En algunas zonas opulentas del mundo, un corderillo lechal puede ser mascota de los niños de la familia; lo que no es obstáculo para que luego, en la comida, haya un plato de chuletas de cordero.

En las zonas rurales de Iberia, degollar un conejo o una gallina para la pitanza, es costumbre ancestral que no se pone en solfa. Mi madre lo hacía y yo, chiquillo de sensibilidad enfermiza, corría a ocultarme y me tapaba los oídos. Pero ella, mi progenitora, era una santa y sus "asesinatos", espaciados por razones económicas, tenían un algo de rito. Ponderaba el conejo, le magreaba los muslos, el lomo y la barriga, antes y después del sacrificio. Se cercioraba así de que sus cálculos a ojo de buen cubero habían rebasado -o defraudado- sus expectativas en cuanto a la cantidad de carne. El cuchillo era un mero trámite. Lo excitante del rito era el cómputo mental de los platos que saldrían del hermoso cadáver.

Escribe Jesús Mosterín (EL PAÍS, 25-04-2004) que el toro sufre en la plaza: "Tiene un sistema límbico muy parecido al nuestro y segrega los mismos neurotransmisores que nosotros cuando se le causa dolor". Mosterín lo sabe mejor, es un sabio. Pero el dolor físico -no digamos el inmaterial- no es pleno si no es pensado. Sistema límbico, neurotransmisores, vale. Pero no es igual la misma cantidad de dolor aplicada a un ser humano que al toro o a otro animal de estructura interna semejante a la del ser humano. La conciencia del dolor produce pensamiento y éste se bifurca en muchas vías que a menudo atañen a la razón misma de la existencia; con lo que cambia la naturaleza del dolor y su intensidad. Con perdón de Mosterín, a mí no se me ocurriría hacer una asociación entre el dolor físico de un ser humano y el de un animal. En realidad, y aunque acortando enormemente la distancia, no todos los humanos percibimos con la misma intensidad y cualidad el mismo -objetivamente- dolor de muelas.

Dicho lo cual aplaudo de todos modos las palabras de Mosterín con respecto a la hoy ya mal llamada fiesta nacional: "Si no tenemos embotada la sensibilidad moral, tenemos que exigir el final de esta salvajada".

A Pío Baroja le habría gustado situar estratégicamente una ametralladora a la salida de la plaza de toros para dispararla contra los asistentes. Eso escribió. En cambio, Ortega, entre otros nombres menos ilustres (recordemos la pasión taurina de Hemingway), defendió el espectáculo.
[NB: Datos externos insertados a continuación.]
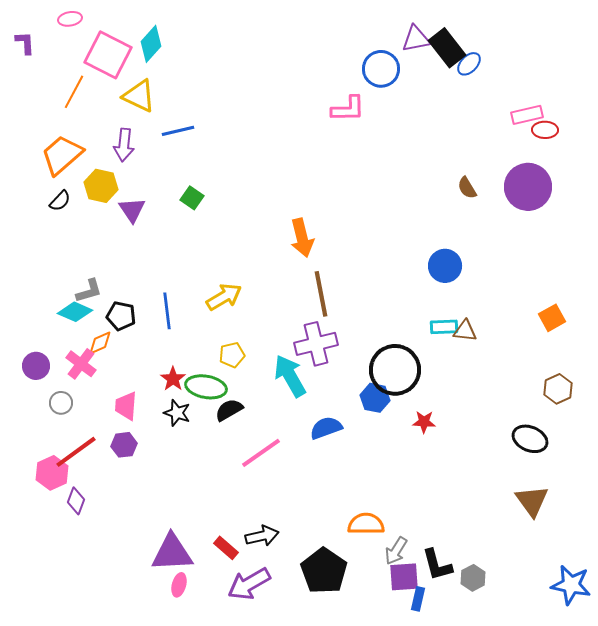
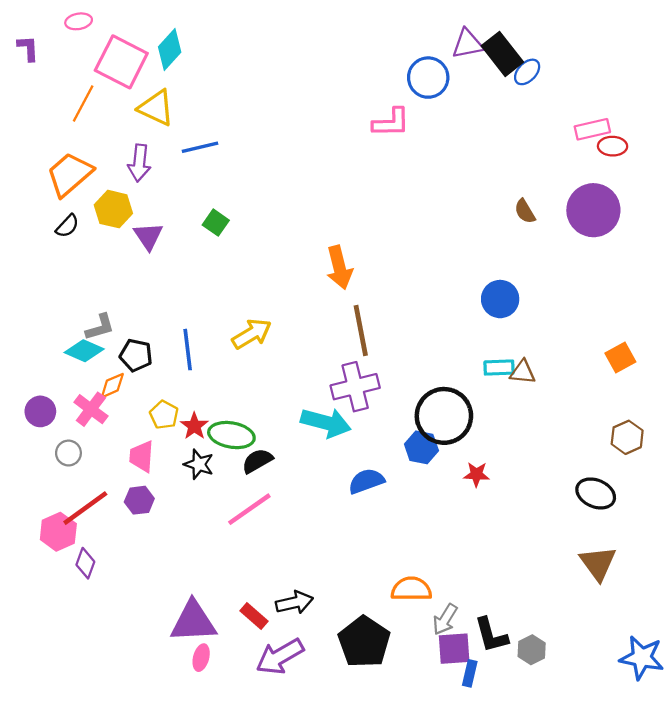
yellow pentagon: (232, 355) -> (164, 415), moved, turned -30
cyan arrow: (290, 376) -> (326, 423), turned 135
pink line: (261, 453) -> (249, 509), moved

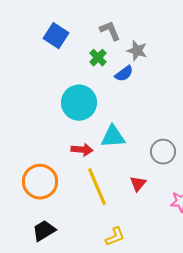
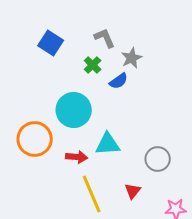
gray star: (137, 51) -> (132, 58), turned 30
orange circle: (40, 182) -> (35, 139), moved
En nuestros días, un escritor conocido, Mario Vargas Llosa, se declara a favor: "Los enemigos de la tauromaquia se equivocan creyendo que la fiesta de los toros es un puro ejercicio de maldad en el que unas masas irracionales vuelcan un odio atávico contra la bestia". (La última corrida, EL PAÍS, 2-5-2004). Reconozco que no entiendo palota. ¿Los aficionados a los toros odian al toro? A mí el psicoanálisis. Yo creí que apostrofan al ganadero si el animal sale manso, tuerto, cojo o sin fuerza; pero si es lidiable, y no digamos si es muy lidiable, goza de amplia simpatía y a veces incluso se le ovaciona o se pide su indulto. En puridad, el público poco entendido (la inmensa mayoría) ni ama ni odia y eso es lo peor que podía ocurrirle al pobre toro. Ni él ni su matador desatan una catarsis colectiva, pues el peligro per se, como puro espectáculo, puede turbar epidérmicamente, pero sin traspasar la zona "freática".
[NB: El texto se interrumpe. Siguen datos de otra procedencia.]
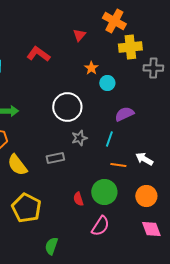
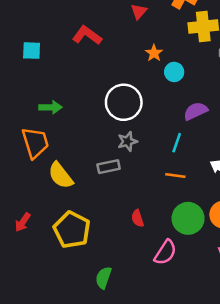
gray star: (79, 138) -> (127, 141), moved
orange line: (118, 165) -> (175, 175), moved
green circle: (104, 192) -> (188, 218), moved

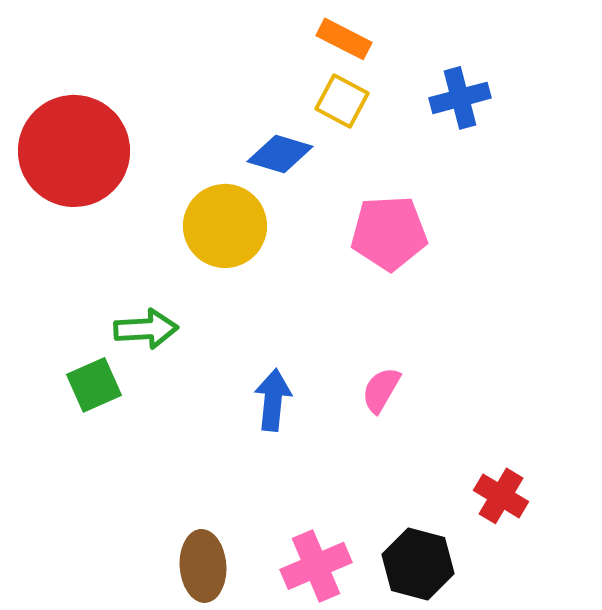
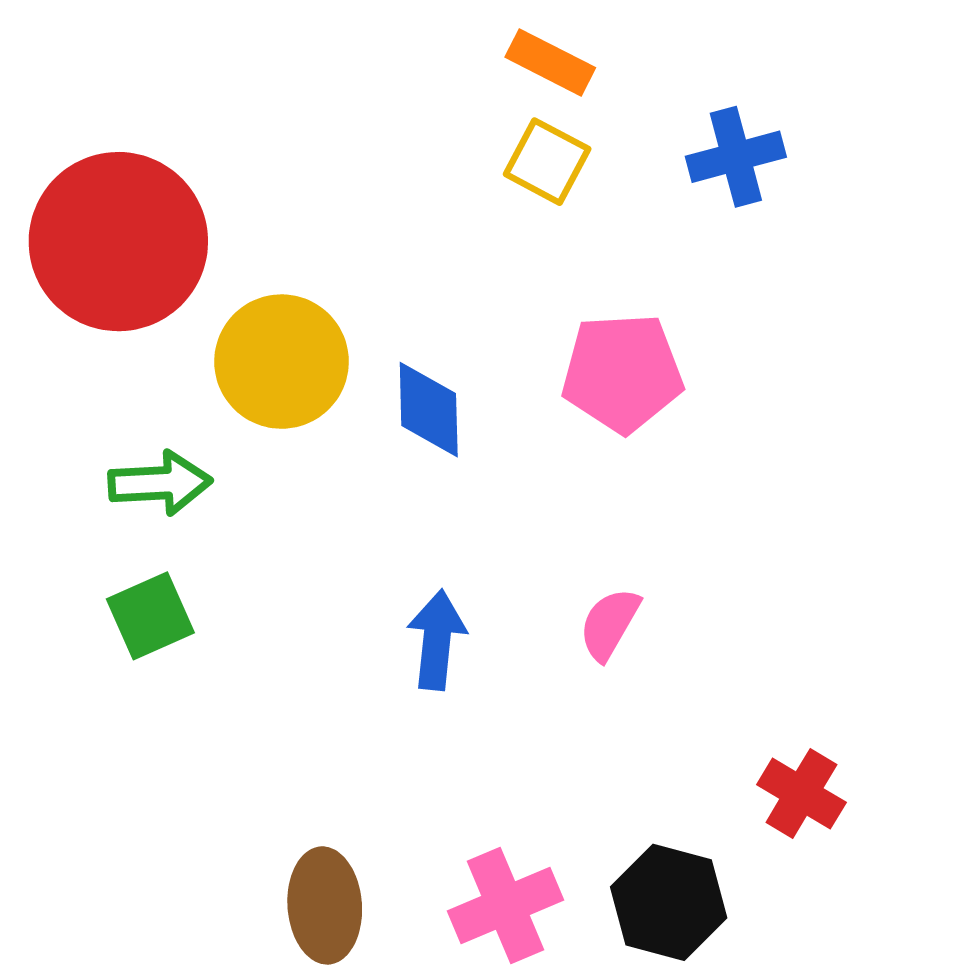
blue diamond: (280, 154) -> (429, 410), moved, turned 72
yellow circle: (225, 226) -> (282, 362), moved
green arrow: (146, 329) -> (160, 483), moved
En su defensa de la tauromaquia, el señor Vargas Llosa acumula tópicos más traídos y llevados que Maritornes. En los países de vanguardia, viene a decir, muchos animales son objeto de indecibles malos tratos, baste pensar en la cría industrial de gallinas y cerdos. Eso es cierto y la UE ha intervenido y los abusos se van corrigiendo hasta donde es posible si es que queremos que haya proteínas de origen animal para toda la población. Pues que no las haya. Vargas Llosa lleva su argumento al límite. Póngase fin a la violencia que los seres humanos le infligimos al mundo animal, pero hágase "de manera definitiva e integral, sin excepciones". Habría que suprimir hasta las campañas de erradicación de insectos como el mosquito anófeles, transmisor del paludismo, pero ignorante de tal maldad. Caray.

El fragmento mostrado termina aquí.